Thursday, April 24, 2014

Ours the Cross, the Grave, the Skies

Happy fifth day of Easter!

Soar we now where Christ has led, Alleluia!
Following our exalted head, Alleluia!
Made like him, like him we rise, Alleluia!
Ours the cross, the grave, the skies, Alleluia!

It's easy to forget that Easter is a season, not just one Sunday. We spend fifty days in the white and joy of the Paschal season (not to mention that every Sunday is a celebration of the resurrection and thus a mini-Easter). So last year, I decided to do something for Easter just like I do something for Lent. I challenged myself to take a picture of the sky for every day of the Easter season.

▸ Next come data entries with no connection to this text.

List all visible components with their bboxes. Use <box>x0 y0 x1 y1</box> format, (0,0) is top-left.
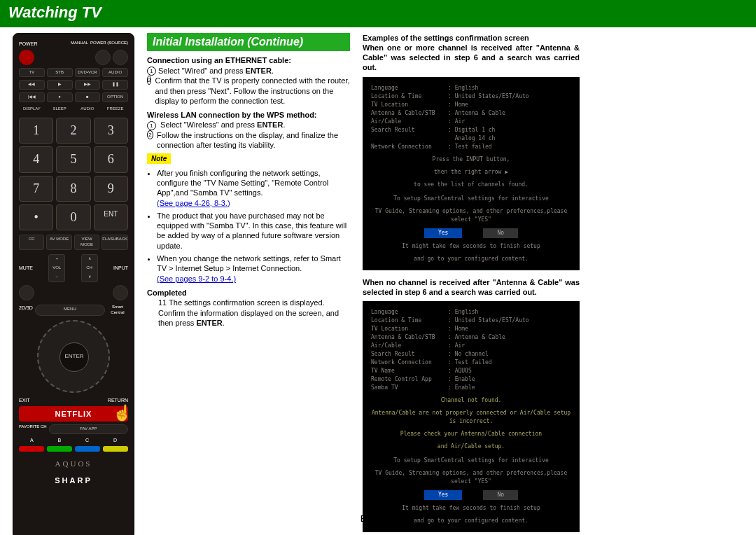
confirmation-screen-2: Language: EnglishLocation & Time: United… <box>363 301 580 532</box>
s1-foot2: and go to your configured content. <box>371 255 571 263</box>
manual-label: MANUAL <box>71 41 88 47</box>
enter-btn: ENTER <box>59 342 89 372</box>
source-label: POWER (SOURCE) <box>90 41 128 47</box>
s1-foot: It might take few seconds to finish setu… <box>371 242 571 251</box>
s1-yes-btn: Yes <box>424 228 462 238</box>
dvdvcr-btn: DVD•VCR <box>75 68 101 78</box>
vol-rocker: +VOL− <box>48 254 65 282</box>
note-item-3: When you change the network settings, re… <box>157 254 341 272</box>
s2-err1: Channel not found. <box>371 396 571 405</box>
s1-msg2: then the right arrow ▶ <box>371 168 571 176</box>
note-label: Note <box>147 153 171 164</box>
stop-btn: ■ <box>75 92 101 102</box>
play-btn: ▶ <box>47 80 73 90</box>
s2-err3: Please check your Antenna/Cable connecti… <box>371 430 571 438</box>
note-item-1: After you finish configuring the network… <box>157 169 328 197</box>
s2-err4: and Air/Cable setup. <box>371 443 571 451</box>
power-label: POWER <box>19 41 37 47</box>
flashback-btn: FLASHBACK <box>102 235 128 250</box>
c-label: C <box>85 437 89 443</box>
key-6: 6 <box>94 146 128 172</box>
yellow-btn <box>103 446 128 452</box>
freeze-label: FREEZE <box>102 105 128 113</box>
ch-rocker: ∧CH∨ <box>81 254 98 282</box>
right-column: Examples of the settings confirmation sc… <box>363 33 580 535</box>
viewmode-btn: VIEW MODE <box>74 235 99 250</box>
option-btn: OPTION <box>102 92 128 102</box>
key-5: 5 <box>56 146 90 172</box>
eth-step-1: 1Select "Wired" and press ENTER. <box>147 66 350 76</box>
prev-btn: |◀◀ <box>19 92 45 102</box>
case2-text: When no channel is received after "Anten… <box>363 277 580 298</box>
menu-btn: MENU <box>35 305 105 316</box>
key-ent: ENT <box>94 204 128 230</box>
section-title: Initial Installation (Continue) <box>147 33 350 52</box>
smartcentral-label: Smart Central <box>107 305 128 316</box>
exit-label: EXIT <box>19 397 30 403</box>
note-link-2[interactable]: (See pages 9-2 to 9-4.) <box>157 275 236 283</box>
red-btn <box>19 446 44 452</box>
wps-step-1: 1 Select "Wireless" and press ENTER. <box>147 120 350 130</box>
s1-msg3: to see the list of channels found. <box>371 181 571 189</box>
key-4: 4 <box>19 146 53 172</box>
s1-msg5: TV Guide, Streaming options, and other p… <box>371 207 571 224</box>
note-item-2: The product that you have purchased may … <box>157 211 350 251</box>
s2-msg4: To setup SmartCentral settings for inter… <box>371 457 571 465</box>
cc-btn: CC <box>19 235 44 250</box>
s2-err2: Antenna/Cable are not properly connected… <box>371 409 571 426</box>
power-button <box>19 50 34 65</box>
netflix-btn: NETFLIX☝️ <box>19 406 128 422</box>
s2-msg5: TV Guide, Streaming options, and other p… <box>371 469 571 486</box>
case1-text: When one or more channel is received aft… <box>363 43 580 73</box>
note-link-1[interactable]: (See page 4-26, 8-3.) <box>157 199 230 207</box>
middle-column: Initial Installation (Continue) Connecti… <box>147 33 350 535</box>
2d3d-label: 2D/3D <box>19 305 33 316</box>
mute-btn <box>19 285 34 300</box>
key-7: 7 <box>19 176 53 202</box>
blue-btn <box>75 446 100 452</box>
wps-step-2: 2Follow the instructions on the display,… <box>147 130 350 151</box>
stb-btn: STB <box>47 68 73 78</box>
green-btn <box>47 446 72 452</box>
key-9: 9 <box>94 176 128 202</box>
s1-no-btn: No <box>483 228 518 238</box>
numeric-keypad: 1 2 3 4 5 6 7 8 9 • 0 ENT <box>19 118 128 231</box>
source-button <box>113 50 128 65</box>
nav-ring: ENTER <box>37 320 110 393</box>
key-0: 0 <box>56 204 90 230</box>
key-3: 3 <box>94 118 128 144</box>
s1-msg1: Press the INPUT button, <box>371 155 571 164</box>
rec-btn: ● <box>47 92 73 102</box>
d-label: D <box>113 437 117 443</box>
input-label: INPUT <box>113 265 128 271</box>
s2-foot: It might take few seconds to finish setu… <box>371 504 571 513</box>
manual-button <box>95 50 111 65</box>
audio-btn: AUDIO <box>102 68 128 78</box>
page-number: ENG 2-6 <box>0 513 756 525</box>
display-label: DISPLAY <box>19 105 45 113</box>
audio-label: AUDIO <box>75 105 101 113</box>
favapp-btn: FAV APP <box>49 424 128 434</box>
key-8: 8 <box>56 176 90 202</box>
completed-text: 11 The settings confirmation screen is d… <box>158 298 350 328</box>
key-dot: • <box>19 204 53 230</box>
s2-no-btn: No <box>483 490 518 500</box>
rew-btn: ◀◀ <box>19 80 45 90</box>
s2-yes-btn: Yes <box>424 490 462 500</box>
tv-btn: TV <box>19 68 45 78</box>
completed-heading: Completed <box>147 288 350 298</box>
note-list: After you finish configuring the network… <box>157 168 350 284</box>
examples-heading: Examples of the settings confirmation sc… <box>363 33 580 43</box>
remote-control-image: POWER MANUAL POWER (SOURCE) TV STB DVD•V… <box>13 33 134 535</box>
key-1: 1 <box>19 118 53 144</box>
avmode-btn: AV MODE <box>46 235 71 250</box>
input-btn <box>113 285 128 300</box>
s1-msg4: To setup SmartCentral settings for inter… <box>371 195 571 203</box>
aquos-brand: AQUOS <box>19 459 128 468</box>
ethernet-heading: Connection using an ETHERNET cable: <box>147 55 350 65</box>
confirmation-screen-1: Language: EnglishLocation & Time: United… <box>363 77 580 270</box>
sleep-label: SLEEP <box>47 105 73 113</box>
sharp-brand: SHARP <box>19 475 128 485</box>
b-label: B <box>57 437 61 443</box>
pointing-hand-icon: ☝️ <box>113 403 132 424</box>
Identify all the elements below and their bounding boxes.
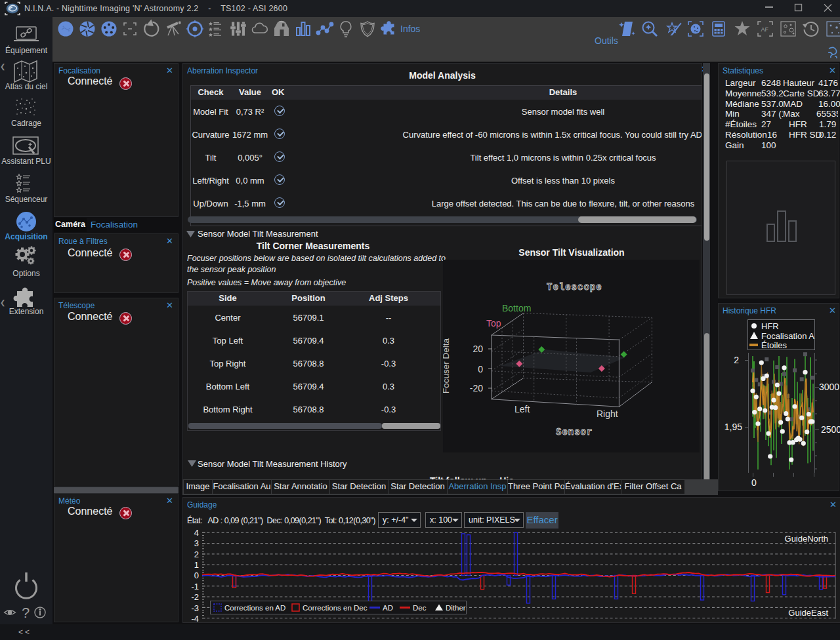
svg-text:Focuser Delta: Focuser Delta (443, 338, 451, 393)
svg-text:Bottom: Bottom (502, 303, 531, 313)
svg-text:-1: -1 (191, 582, 199, 591)
svg-text:1: 1 (194, 560, 199, 570)
svg-text:Outils: Outils (595, 35, 618, 46)
svg-text:AF: AF (761, 26, 769, 33)
svg-text:Focalisation Au: Focalisation Au (761, 331, 815, 341)
svg-text:0: 0 (194, 570, 199, 580)
svg-text:2500: 2500 (821, 424, 840, 435)
svg-text:Telescope: Telescope (547, 282, 602, 292)
svg-text:Infos: Infos (400, 24, 420, 34)
svg-text:GuideNorth: GuideNorth (785, 534, 828, 544)
svg-text:0: 0 (751, 477, 757, 488)
svg-text:HFR: HFR (761, 321, 779, 331)
svg-text:1,95: 1,95 (724, 422, 742, 432)
svg-text:?: ? (22, 605, 30, 621)
svg-text:4: 4 (194, 529, 199, 538)
svg-text:2: 2 (734, 355, 739, 365)
svg-text:Left: Left (514, 404, 530, 414)
svg-text:Étoiles: Étoiles (761, 340, 788, 350)
svg-text:Dec: Dec (413, 604, 427, 612)
svg-text:AD: AD (383, 604, 393, 612)
svg-text:Corrections en Dec: Corrections en Dec (303, 604, 368, 612)
svg-text:Sensor: Sensor (556, 427, 593, 437)
svg-text:Right: Right (597, 409, 618, 419)
svg-text:GuideEast: GuideEast (788, 608, 828, 618)
svg-text:Dither: Dither (446, 604, 466, 612)
svg-text:3000: 3000 (819, 382, 839, 392)
svg-text:-3: -3 (191, 603, 199, 613)
svg-text:Top: Top (486, 318, 501, 329)
svg-text:-4: -4 (191, 614, 199, 624)
svg-text:0: 0 (478, 364, 483, 374)
svg-text:-20: -20 (470, 383, 483, 393)
svg-text:20: 20 (472, 344, 483, 354)
svg-text:2: 2 (194, 550, 199, 559)
svg-text:Corrections en AD: Corrections en AD (224, 604, 285, 612)
svg-text:-2: -2 (191, 592, 199, 602)
svg-text:3: 3 (194, 538, 199, 548)
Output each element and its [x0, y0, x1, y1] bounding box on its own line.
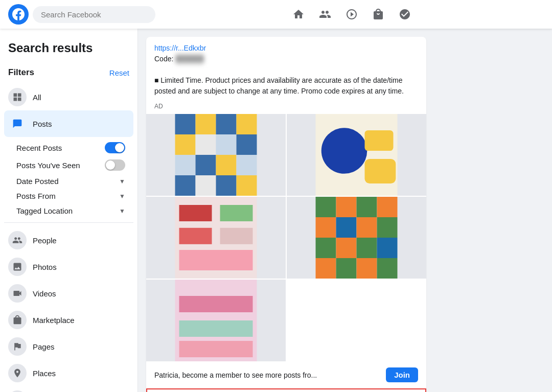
svg-rect-15 [237, 175, 257, 196]
join-button[interactable]: Join [386, 367, 418, 382]
flag-icon [8, 337, 27, 356]
svg-rect-18 [365, 130, 394, 151]
member-text: Patricia, become a member to see more po… [154, 371, 317, 379]
svg-rect-23 [179, 228, 212, 244]
sidebar-item-posts-label: Posts [33, 120, 52, 128]
grid-icon [8, 88, 27, 106]
svg-rect-14 [216, 175, 237, 196]
post-reactions-bar: 👍 ❤️ 14 28 Comments [146, 388, 426, 392]
svg-rect-24 [220, 228, 253, 244]
top-navigation [0, 0, 552, 29]
svg-rect-3 [237, 114, 257, 134]
shop-icon [8, 311, 27, 329]
sidebar-item-all[interactable]: All [4, 84, 133, 110]
filters-label: Filters [8, 67, 34, 78]
posts-from-filter[interactable]: Posts From ▼ [8, 189, 133, 203]
sidebar-item-people-label: People [33, 236, 57, 245]
sidebar-item-groups[interactable]: Groups [4, 386, 133, 392]
sidebar-item-places-label: Places [33, 369, 56, 378]
friends-nav-button[interactable] [313, 2, 337, 27]
sidebar-item-photos-label: Photos [33, 263, 57, 271]
date-posted-filter[interactable]: Date Posted ▼ [8, 174, 133, 189]
post-sub-filters: Recent Posts Posts You've Seen Date Post… [4, 139, 133, 218]
sidebar-item-videos[interactable]: Videos [4, 280, 133, 307]
posts-seen-filter[interactable]: Posts You've Seen [8, 156, 133, 174]
post-link[interactable]: https://r...Edkxbr [154, 44, 206, 52]
location-icon [8, 364, 27, 382]
post-image-5[interactable] [146, 280, 286, 361]
sidebar-item-photos[interactable]: Photos [4, 253, 133, 280]
svg-rect-30 [316, 217, 336, 238]
sidebar-item-posts[interactable]: Posts [4, 110, 133, 137]
facebook-logo[interactable] [8, 4, 29, 25]
recent-posts-toggle[interactable] [105, 142, 125, 153]
post-code: Code: XXXXXX [154, 55, 204, 63]
sidebar-item-places[interactable]: Places [4, 360, 133, 386]
svg-rect-45 [179, 341, 253, 357]
svg-rect-4 [175, 134, 196, 155]
post-text: https://r...Edkxbr Code: XXXXXX ■ Limite… [146, 37, 426, 103]
date-posted-label: Date Posted [16, 177, 59, 186]
svg-rect-33 [377, 217, 398, 238]
svg-rect-32 [357, 217, 377, 238]
filters-header: Filters Reset [4, 63, 133, 82]
svg-rect-39 [336, 258, 357, 279]
marketplace-nav-button[interactable] [366, 2, 390, 27]
svg-rect-2 [216, 114, 237, 134]
sidebar-item-all-label: All [33, 93, 41, 102]
svg-rect-5 [196, 134, 216, 155]
svg-rect-28 [357, 197, 377, 217]
sidebar-item-pages-label: Pages [33, 342, 55, 351]
groups-nav-button[interactable] [393, 2, 417, 27]
left-sidebar: Search results Filters Reset All Posts R… [0, 29, 138, 392]
search-input[interactable] [33, 6, 155, 23]
toggle-knob-off [106, 160, 115, 170]
svg-rect-13 [196, 175, 216, 196]
chat-icon [8, 114, 27, 133]
page-layout: Search results Filters Reset All Posts R… [0, 29, 552, 392]
main-content: https://r...Edkxbr Code: XXXXXX ■ Limite… [138, 29, 434, 392]
svg-rect-11 [237, 155, 257, 175]
sidebar-item-marketplace-label: Marketplace [33, 316, 75, 325]
svg-rect-21 [179, 205, 212, 221]
svg-rect-1 [196, 114, 216, 134]
home-nav-button[interactable] [286, 2, 311, 27]
post-images-grid [146, 114, 426, 361]
svg-rect-40 [357, 258, 377, 279]
post-image-2[interactable] [287, 114, 426, 196]
svg-rect-22 [220, 205, 253, 221]
post-image-3[interactable] [146, 197, 286, 279]
people-icon [8, 231, 27, 249]
toggle-knob [115, 143, 124, 152]
post-image-4[interactable] [287, 197, 426, 279]
reset-button[interactable]: Reset [109, 68, 129, 77]
svg-rect-36 [357, 238, 377, 258]
svg-rect-6 [216, 134, 237, 155]
svg-rect-37 [377, 238, 398, 258]
sidebar-item-videos-label: Videos [33, 289, 56, 298]
svg-rect-25 [179, 250, 253, 270]
recent-posts-filter[interactable]: Recent Posts [8, 139, 133, 156]
watch-nav-button[interactable] [339, 2, 364, 27]
posts-seen-toggle[interactable] [105, 159, 125, 171]
photo-icon [8, 258, 27, 276]
chevron-down-icon: ▼ [119, 193, 125, 200]
svg-rect-41 [377, 258, 398, 279]
svg-rect-8 [175, 155, 196, 175]
sidebar-item-pages[interactable]: Pages [4, 333, 133, 360]
ad-badge: AD [146, 103, 426, 114]
svg-rect-44 [179, 320, 253, 337]
chevron-down-icon: ▼ [119, 178, 125, 185]
video-icon [8, 284, 27, 303]
sidebar-item-marketplace[interactable]: Marketplace [4, 307, 133, 333]
sidebar-item-people[interactable]: People [4, 227, 133, 253]
nav-center-icons [159, 2, 544, 27]
svg-rect-35 [336, 238, 357, 258]
svg-rect-43 [179, 296, 253, 312]
chevron-down-icon: ▼ [119, 207, 125, 215]
post-image-1[interactable] [146, 114, 286, 196]
tagged-location-filter[interactable]: Tagged Location ▼ [8, 203, 133, 218]
svg-rect-38 [316, 258, 336, 279]
svg-rect-7 [237, 134, 257, 155]
posts-from-label: Posts From [16, 192, 56, 200]
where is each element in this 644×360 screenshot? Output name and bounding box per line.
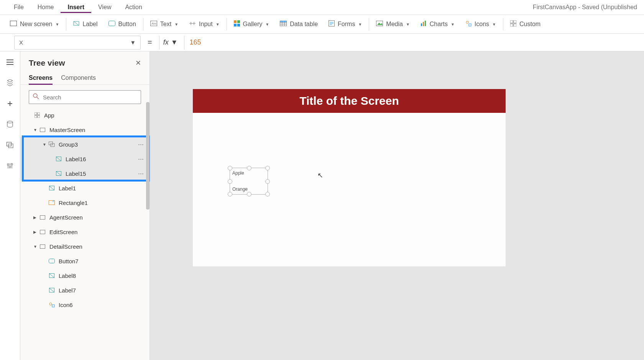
button-button[interactable]: Button [103,15,141,33]
media-button-label: Media [386,21,403,28]
formula-input[interactable] [184,38,644,46]
chevron-down-icon[interactable]: ▼ [33,128,39,132]
tree-item-group3[interactable]: ▼ Group3 ⋯ [20,137,150,152]
advanced-tools-icon[interactable] [4,160,16,172]
label-button[interactable]: Label [68,15,103,33]
selection-box[interactable]: Apple Orange [230,168,268,195]
more-icon[interactable]: ⋯ [138,141,144,148]
svg-rect-33 [38,116,40,118]
tree-item-agentscreen[interactable]: ▶ AgentScreen [20,210,150,225]
charts-button[interactable]: Charts ▼ [415,15,460,33]
insert-pane-icon[interactable] [4,97,16,110]
icons-icon [465,20,472,28]
cursor-icon: ↖ [317,171,323,180]
tree-label: Label1 [59,185,76,192]
svg-rect-40 [49,201,55,205]
app-title: FirstCanvasApp - Saved (Unpublished [533,4,637,11]
tree-item-button7[interactable]: Button7 [20,254,150,268]
resize-handle[interactable] [247,192,251,197]
forms-button[interactable]: Forms ▼ [323,15,367,33]
search-input[interactable] [43,94,137,101]
chevron-down-icon[interactable]: ▼ [33,244,39,249]
search-box[interactable] [29,90,141,104]
icons-button-label: Icons [475,21,489,28]
text-icon: Abc [150,21,157,28]
tree-item-rectangle1[interactable]: Rectangle1 [20,195,150,210]
screen-title-bar[interactable]: Title of the Screen [193,89,506,113]
tree-label: MasterScreen [49,127,85,133]
resize-handle[interactable] [265,192,270,197]
tab-components[interactable]: Components [61,72,96,84]
chevron-down-icon: ▼ [171,38,178,46]
more-icon[interactable]: ⋯ [138,170,144,177]
menu-view[interactable]: View [91,2,118,13]
canvas-screen[interactable]: Title of the Screen Apple Orange [193,89,506,266]
forms-button-label: Forms [338,21,355,28]
svg-rect-19 [510,20,513,23]
resize-handle[interactable] [265,179,270,184]
more-icon[interactable]: ⋯ [138,155,144,162]
resize-handle[interactable] [228,179,232,184]
resize-handle[interactable] [228,192,232,197]
fx-label: fx [163,38,169,46]
resize-handle[interactable] [265,166,270,170]
custom-button[interactable]: Custom [505,15,546,33]
chevron-right-icon[interactable]: ▶ [33,215,39,220]
media-pane-icon[interactable] [4,139,16,151]
label-button-label: Label [82,21,97,28]
tree-list[interactable]: App ▼ MasterScreen ▼ Group3 ⋯ Label16 ⋯ [20,108,150,360]
menu-action[interactable]: Action [118,2,149,13]
resize-handle[interactable] [247,166,251,170]
tree-view-icon[interactable] [0,77,14,89]
tree-view-panel: Tree view ✕ Screens Components App ▼ Mas… [20,51,150,360]
table-icon [280,21,287,28]
tree-item-icon6[interactable]: Icon6 [20,297,150,312]
tree-item-detailscreen[interactable]: ▼ DetailScreen [20,239,150,254]
hamburger-icon[interactable] [4,56,16,68]
icons-button[interactable]: Icons ▼ [460,15,501,33]
canvas-area[interactable]: Title of the Screen Apple Orange ↖ [150,51,644,360]
button-icon [108,21,115,28]
tree-item-label8[interactable]: Label8 [20,268,150,283]
screen-icon [39,230,46,234]
tree-item-label1[interactable]: Label1 [20,181,150,195]
property-dropdown[interactable]: X ▼ [14,36,141,50]
media-button[interactable]: Media ▼ [371,15,415,33]
group-text-orange: Orange [232,187,248,192]
fx-button[interactable]: fx ▼ [159,36,184,50]
menu-file[interactable]: File [7,2,31,13]
svg-point-29 [33,94,37,97]
chevron-down-icon: ▼ [406,22,410,26]
input-button[interactable]: Input ▼ [184,15,225,33]
tree-item-app[interactable]: App [20,108,150,122]
tab-screens[interactable]: Screens [29,72,53,85]
menu-insert[interactable]: Insert [61,2,91,13]
tree-label: App [44,112,54,119]
tree-item-label16[interactable]: Label16 ⋯ [20,152,150,166]
svg-marker-13 [377,23,383,25]
svg-point-28 [11,163,13,165]
label-icon [48,186,56,190]
chevron-right-icon[interactable]: ▶ [33,230,39,234]
data-icon[interactable] [4,118,16,130]
text-button[interactable]: Abc Text ▼ [145,15,184,33]
data-table-button[interactable]: Data table [274,15,323,33]
tree-item-label7[interactable]: Label7 [20,283,150,297]
chevron-down-icon[interactable]: ▼ [43,142,48,147]
chevron-down-icon: ▼ [55,22,59,26]
tree-item-editscreen[interactable]: ▶ EditScreen [20,225,150,239]
svg-rect-42 [40,230,45,234]
gallery-icon [234,20,240,28]
svg-point-23 [7,121,13,123]
tree-item-masterscreen[interactable]: ▼ MasterScreen [20,122,150,137]
scrollbar-thumb[interactable] [146,102,150,210]
new-screen-button[interactable]: New screen ▼ [5,15,64,33]
svg-rect-7 [234,24,237,26]
chevron-down-icon: ▼ [451,22,455,26]
tree-label: DetailScreen [49,243,82,250]
tree-item-label15[interactable]: Label15 ⋯ [20,166,150,181]
menu-home[interactable]: Home [31,2,61,13]
resize-handle[interactable] [228,166,232,170]
gallery-button[interactable]: Gallery ▼ [228,15,275,33]
close-icon[interactable]: ✕ [135,59,141,67]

Why the sky? The main reason was actually the fourth line of this fourth verse of "Christ the Lord is Risen Today." This is my favorite verse for sure, and I love that last line. Ours the cross, the grave, the skies! Yes, 'skies' can refer to the heavens and so to eternal life, but the literal sky is one of the places where we can see God's new creation everyday, and that's what Easter is all about. It's not the best picture of new life, since the sky isn't alive, but aren't sunsets and stars and patterns of clouds breath-taking when you stop and look at them? The skies show God's creation, power, and majesty everyday. I wanted to stop and remember that God is present in the world just as much now as God was when Jesus rose from the dead.

There's a lot I could say about this verse. It's all about following the Lord's example, about being the body of Christ for the world. Jesus was God, but He was also human, like we are, so we truly are made like Jesus, and with his resurrection we rise, too, and because Christ conquered death, we conquer death through faith. By God's grace and our faith in it we achieve eternal life, and we can do anything through Christ and the Spirit. The symbols of the resurrection and the life -- of Jesus -- becomes ours: the cross, the grave, and the skies.

It's important to remember all three, and none of them mean anything without each other. Good Friday is about the cross. Easter morning is about the empty grave, and it took the disciples a while to come to terms with the resurrected Lord. But after that, it's time for the skies.